Imagine you come home to discover your door broken in. Your desk has been knocked over, papers are strewn about, and it doesn’t take long to notice your valuables are gone. You phone the police and follow the appropriate procedures. Hours later, the burglar has been tracked down, and all of your belongings have been recovered. How comfortable would you feel in your home that night?
This is the analogy Dr. Abraham Verghese uses to explain the “art of medicine” to his medical students at Stanford University, illustrating the difference between treating a disease and treating the patient. Determining there was a break-in is the “diagnosis” and the recovery of belongings is the “cure.”
Both are essential steps in properly treating a disease, but neither has anything to do with healing. “What we’ve lost sight of in Western medicine is that there is a sense of violation,” says Verghese. “Addressing the molecular, genetic, scientific underpinnings of a disease doesn’t take away that violation — that still requires a certain kind of nurturing.”
This concept isn’t new. Before massive strides in medical research and technology, the doctor-patient relationship was an “active ingredient” in healing, write D.M. Dixon, K.G. Sweeney and Denis John Pereira Gray in the British Journal of General Practice.

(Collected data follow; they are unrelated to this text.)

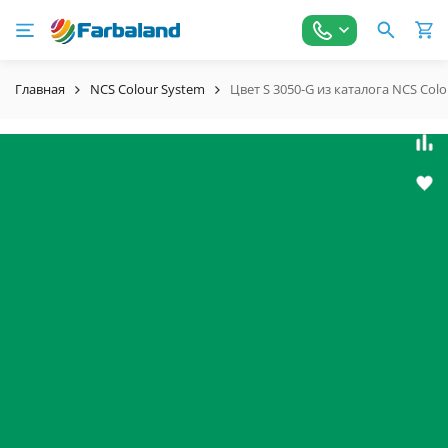
Главная
NCS Colour System
Цвет S 3050-G из каталога NCS Col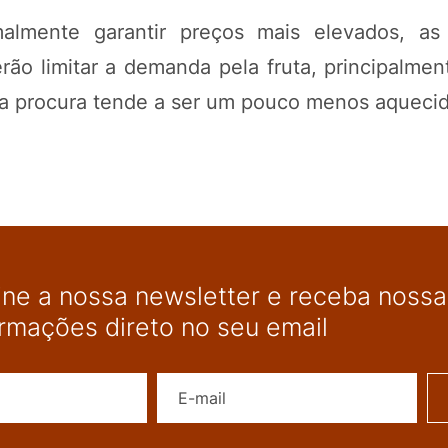
almente garantir preços mais elevados, as 
ão limitar a demanda pela fruta, principalmen
a procura tende a ser um pouco menos aquecid
ine a nossa newsletter e receba nossas
ormações direto no seu email
Nome
E-mail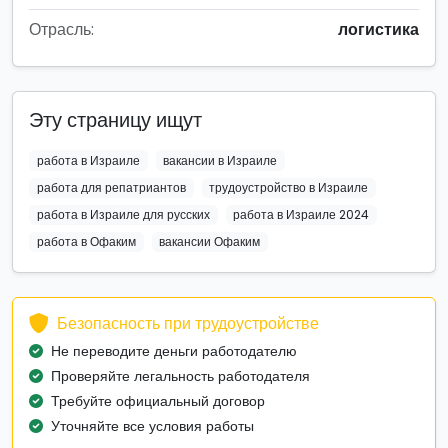
Отрасль:
логистика
Эту страницу ищут
работа в Израиле
вакансии в Израиле
работа для репатриантов
трудоустройство в Израиле
работа в Израиле для русских
работа в Израиле 2024
работа в Офаким
вакансии Офаким
Безопасность при трудоустройстве
Не переводите деньги работодателю
Проверяйте легальность работодателя
Требуйте официальный договор
Уточняйте все условия работы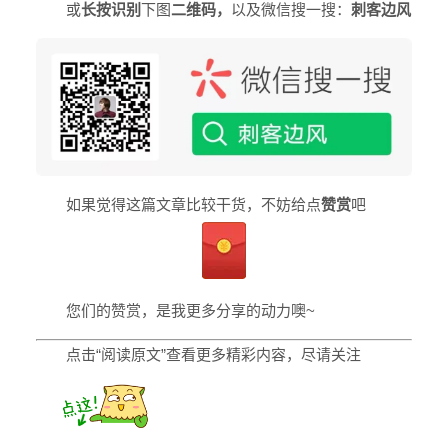
或
长按
识别
下图
二维码
，
以及微信搜一搜：
刺客边风
如果觉得这篇文章比较干货，不妨给点
赞赏
吧
您们的赞赏，是我更多分享的动力噢~
点击
“阅读原文”
查看更多精彩内容，尽请关注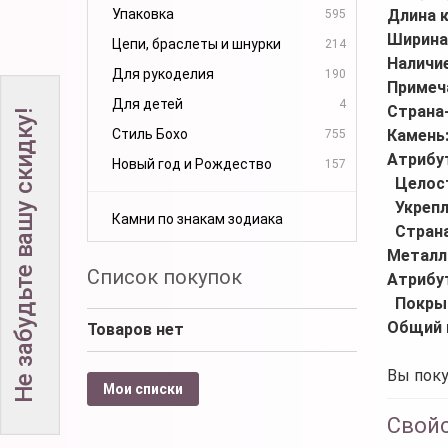
Упаковка
Длина 
595
Ширина
Цепи, браслеты и шнурки
214
Наличи
Для рукоделия
190
Примеч
Для детей
4
Страна
Не забудьте вашу скидку!
Стиль Бохо
Камень
755
Атрибу
Новый год и Рождество
157
Целос
Укреп
Камни по знакам зодиака
Стран
Металл
Список покупок
Атрибу
Покры
Общий 
Товаров нет
Вы поку
Мои списки
Свой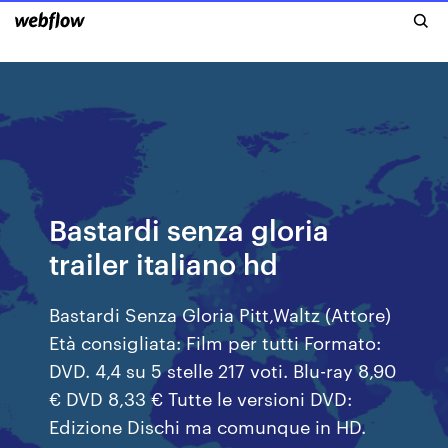
Bastardi senza gloria
trailer italiano hd
Bastardi Senza Gloria Pitt,Waltz (Attore)
Età consigliata: Film per tutti Formato:
DVD. 4,4 su 5 stelle 217 voti. Blu-ray 8,90
€ DVD 8,33 € Tutte le versioni DVD:
Edizione Dischi ma comunque in HD.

But it’s something many experts feel has been on the decline: Rapid developments in diagnostic testing combined with over-stressed health care systems have led to more structured, standardized care and less time spent fostering the doctor-patient relationship.
What else has been lost as a result of this shift? Studies have shown a decrease in history-taking and physical-examination skills, which can result in diagnostic errors. As Dr. Christopher A. Feddock points out in his 2007 article, “The Lost Art of Clinical Skills,” in the American Journal of Medicine, it can also lead to a decline in clinical reasoning.
The deterioration of these skills goes with an increased reliance on imaging and diagnostic testing — a recognized problem in Canada. When doctors spend so much time focusing on test results, they can disassociate the human being from his or her medical record, says Verghese.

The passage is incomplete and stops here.